Data extracted from a collection
════════════════════
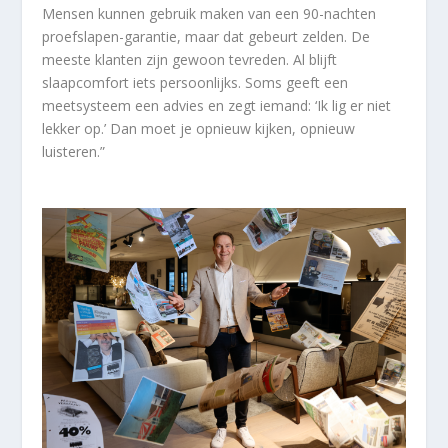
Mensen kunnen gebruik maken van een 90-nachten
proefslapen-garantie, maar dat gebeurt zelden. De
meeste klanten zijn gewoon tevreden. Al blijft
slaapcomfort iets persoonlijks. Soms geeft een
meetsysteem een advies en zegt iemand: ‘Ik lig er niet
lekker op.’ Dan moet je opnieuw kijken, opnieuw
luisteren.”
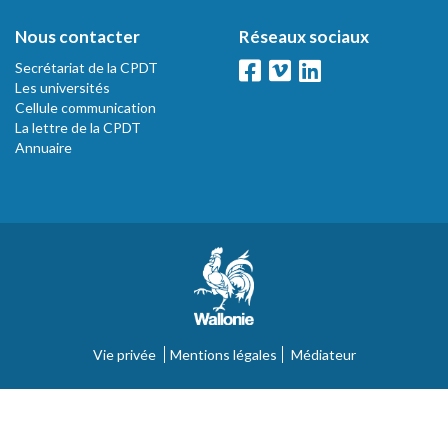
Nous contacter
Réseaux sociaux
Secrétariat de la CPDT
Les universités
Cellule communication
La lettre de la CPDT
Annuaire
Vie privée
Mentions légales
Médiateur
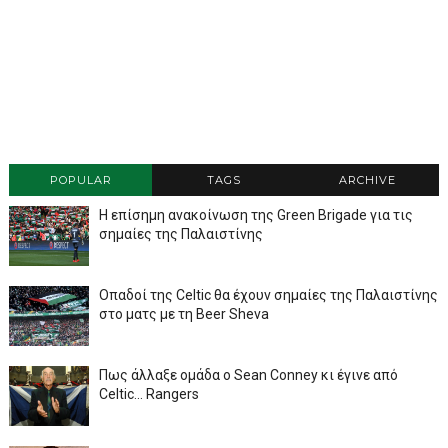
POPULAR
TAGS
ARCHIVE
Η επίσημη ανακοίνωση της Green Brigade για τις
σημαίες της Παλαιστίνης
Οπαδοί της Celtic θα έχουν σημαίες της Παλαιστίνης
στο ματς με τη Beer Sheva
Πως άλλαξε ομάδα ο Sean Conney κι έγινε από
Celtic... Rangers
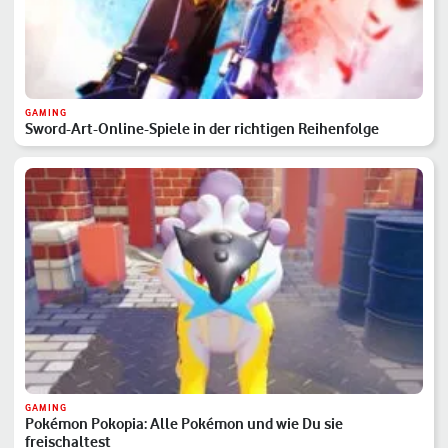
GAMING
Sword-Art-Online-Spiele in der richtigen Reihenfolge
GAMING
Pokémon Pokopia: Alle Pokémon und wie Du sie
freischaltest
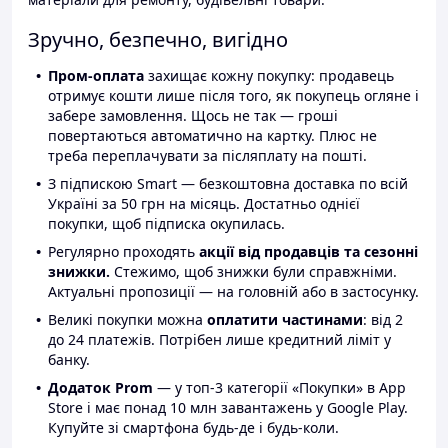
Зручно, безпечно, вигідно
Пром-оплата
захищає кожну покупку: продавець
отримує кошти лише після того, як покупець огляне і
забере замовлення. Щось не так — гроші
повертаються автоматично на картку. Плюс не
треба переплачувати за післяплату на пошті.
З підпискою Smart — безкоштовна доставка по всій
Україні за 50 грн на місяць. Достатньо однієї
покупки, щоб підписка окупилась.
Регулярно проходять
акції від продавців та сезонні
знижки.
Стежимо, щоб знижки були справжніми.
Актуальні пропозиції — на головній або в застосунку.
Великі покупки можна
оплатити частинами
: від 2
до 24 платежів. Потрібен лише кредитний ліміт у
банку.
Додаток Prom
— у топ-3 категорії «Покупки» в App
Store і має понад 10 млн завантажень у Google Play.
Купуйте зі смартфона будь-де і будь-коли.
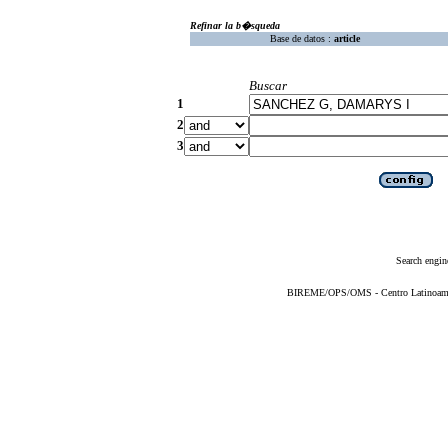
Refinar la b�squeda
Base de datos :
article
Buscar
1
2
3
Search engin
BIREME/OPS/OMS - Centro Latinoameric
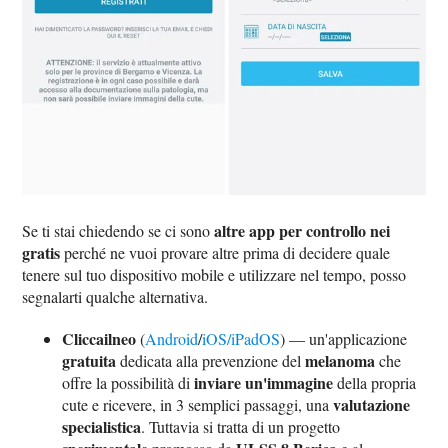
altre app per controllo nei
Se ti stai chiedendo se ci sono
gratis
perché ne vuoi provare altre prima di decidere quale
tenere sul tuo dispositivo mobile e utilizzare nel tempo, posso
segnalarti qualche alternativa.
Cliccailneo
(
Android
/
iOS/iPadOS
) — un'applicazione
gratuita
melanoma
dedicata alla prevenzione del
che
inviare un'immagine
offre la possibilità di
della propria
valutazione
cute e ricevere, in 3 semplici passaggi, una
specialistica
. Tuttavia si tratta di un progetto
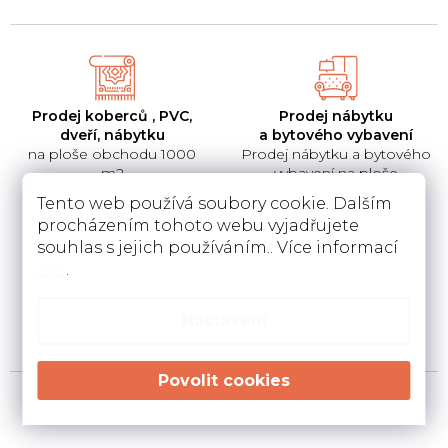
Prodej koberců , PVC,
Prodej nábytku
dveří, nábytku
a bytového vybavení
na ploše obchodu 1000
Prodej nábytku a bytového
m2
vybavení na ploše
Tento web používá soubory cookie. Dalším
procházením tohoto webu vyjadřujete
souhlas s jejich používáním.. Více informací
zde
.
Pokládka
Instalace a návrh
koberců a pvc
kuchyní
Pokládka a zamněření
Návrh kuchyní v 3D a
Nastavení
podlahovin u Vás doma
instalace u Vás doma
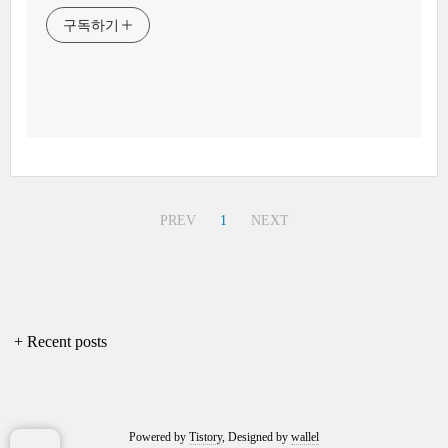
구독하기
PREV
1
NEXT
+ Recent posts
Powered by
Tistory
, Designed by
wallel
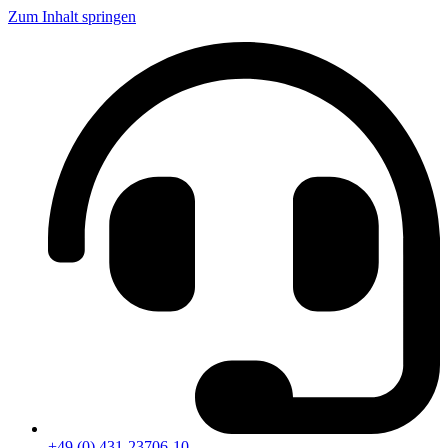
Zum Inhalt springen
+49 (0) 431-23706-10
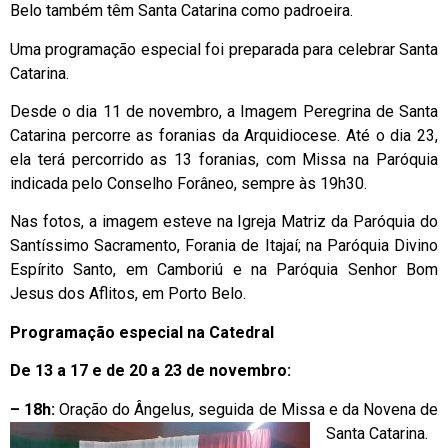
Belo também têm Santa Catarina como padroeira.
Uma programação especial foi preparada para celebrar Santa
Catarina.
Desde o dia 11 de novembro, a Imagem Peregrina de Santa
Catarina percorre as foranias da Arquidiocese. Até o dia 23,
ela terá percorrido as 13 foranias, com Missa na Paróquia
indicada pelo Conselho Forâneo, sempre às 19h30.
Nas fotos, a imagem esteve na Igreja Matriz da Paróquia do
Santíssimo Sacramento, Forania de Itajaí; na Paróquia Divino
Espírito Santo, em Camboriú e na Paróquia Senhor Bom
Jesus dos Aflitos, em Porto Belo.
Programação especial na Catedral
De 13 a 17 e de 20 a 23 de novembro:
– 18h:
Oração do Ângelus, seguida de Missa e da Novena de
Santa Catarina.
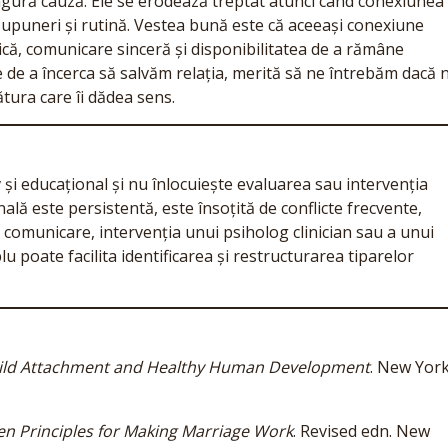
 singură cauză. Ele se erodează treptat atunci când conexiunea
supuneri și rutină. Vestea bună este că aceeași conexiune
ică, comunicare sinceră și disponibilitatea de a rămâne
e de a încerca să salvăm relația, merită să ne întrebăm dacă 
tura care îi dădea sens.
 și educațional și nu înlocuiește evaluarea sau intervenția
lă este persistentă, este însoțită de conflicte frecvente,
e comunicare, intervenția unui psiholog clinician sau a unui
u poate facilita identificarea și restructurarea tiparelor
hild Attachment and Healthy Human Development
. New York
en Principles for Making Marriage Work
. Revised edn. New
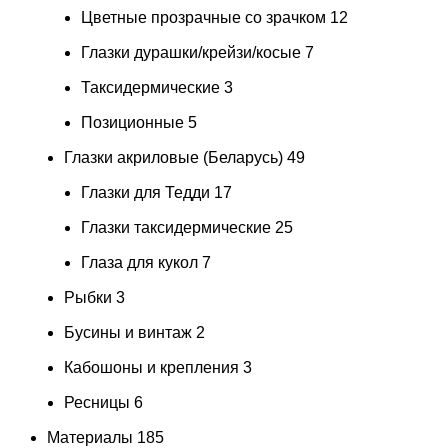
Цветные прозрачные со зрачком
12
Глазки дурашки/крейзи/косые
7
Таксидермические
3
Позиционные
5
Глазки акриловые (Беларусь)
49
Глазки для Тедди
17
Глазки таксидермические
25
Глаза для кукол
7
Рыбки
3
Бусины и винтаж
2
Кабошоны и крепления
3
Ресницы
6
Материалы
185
════════════════════
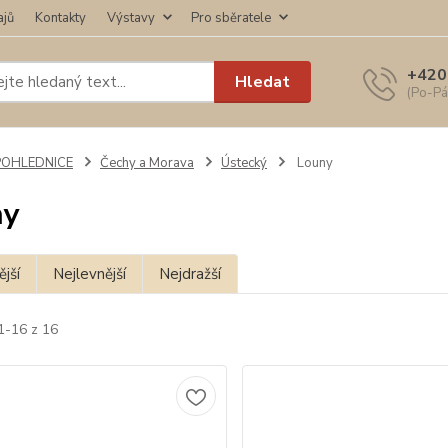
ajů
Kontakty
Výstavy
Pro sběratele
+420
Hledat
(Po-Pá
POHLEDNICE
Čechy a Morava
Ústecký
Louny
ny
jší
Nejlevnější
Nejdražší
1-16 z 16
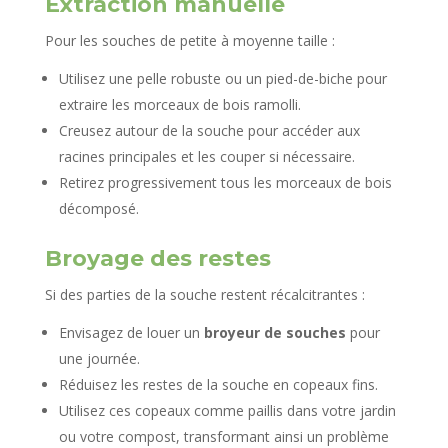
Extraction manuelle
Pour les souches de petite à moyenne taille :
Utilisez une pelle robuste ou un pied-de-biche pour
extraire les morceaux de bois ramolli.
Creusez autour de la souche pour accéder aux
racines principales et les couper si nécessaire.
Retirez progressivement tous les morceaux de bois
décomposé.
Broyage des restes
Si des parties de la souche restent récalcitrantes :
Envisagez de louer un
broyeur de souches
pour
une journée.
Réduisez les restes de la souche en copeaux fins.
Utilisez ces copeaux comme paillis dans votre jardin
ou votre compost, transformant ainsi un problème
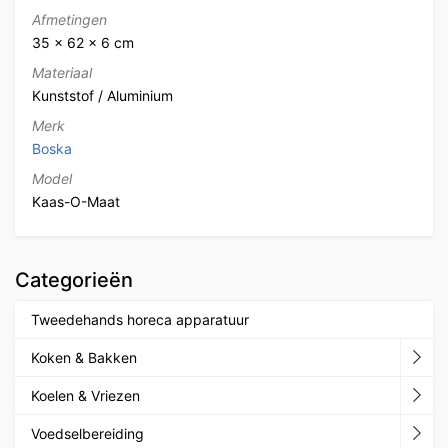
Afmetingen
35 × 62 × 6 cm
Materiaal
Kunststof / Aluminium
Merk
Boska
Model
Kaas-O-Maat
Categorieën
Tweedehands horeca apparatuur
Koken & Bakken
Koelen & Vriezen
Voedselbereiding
════════════════════
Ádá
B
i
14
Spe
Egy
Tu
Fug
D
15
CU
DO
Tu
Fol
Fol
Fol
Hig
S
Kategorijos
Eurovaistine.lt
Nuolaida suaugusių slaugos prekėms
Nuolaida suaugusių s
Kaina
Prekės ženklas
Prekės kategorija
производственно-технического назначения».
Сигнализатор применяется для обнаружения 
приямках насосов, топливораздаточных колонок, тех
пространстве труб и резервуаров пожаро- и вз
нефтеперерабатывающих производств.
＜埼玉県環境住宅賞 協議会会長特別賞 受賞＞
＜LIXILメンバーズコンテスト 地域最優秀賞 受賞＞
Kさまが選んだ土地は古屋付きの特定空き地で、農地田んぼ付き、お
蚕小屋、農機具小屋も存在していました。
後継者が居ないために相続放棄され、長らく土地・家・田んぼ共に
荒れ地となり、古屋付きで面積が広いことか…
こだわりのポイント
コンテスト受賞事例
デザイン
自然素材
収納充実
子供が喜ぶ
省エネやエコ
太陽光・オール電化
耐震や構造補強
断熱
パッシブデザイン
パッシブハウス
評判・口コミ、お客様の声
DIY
════════════════════
Each line of the data that has the string "bois" counts once; give the total and nothing else.

§ ANSWER SPACE
2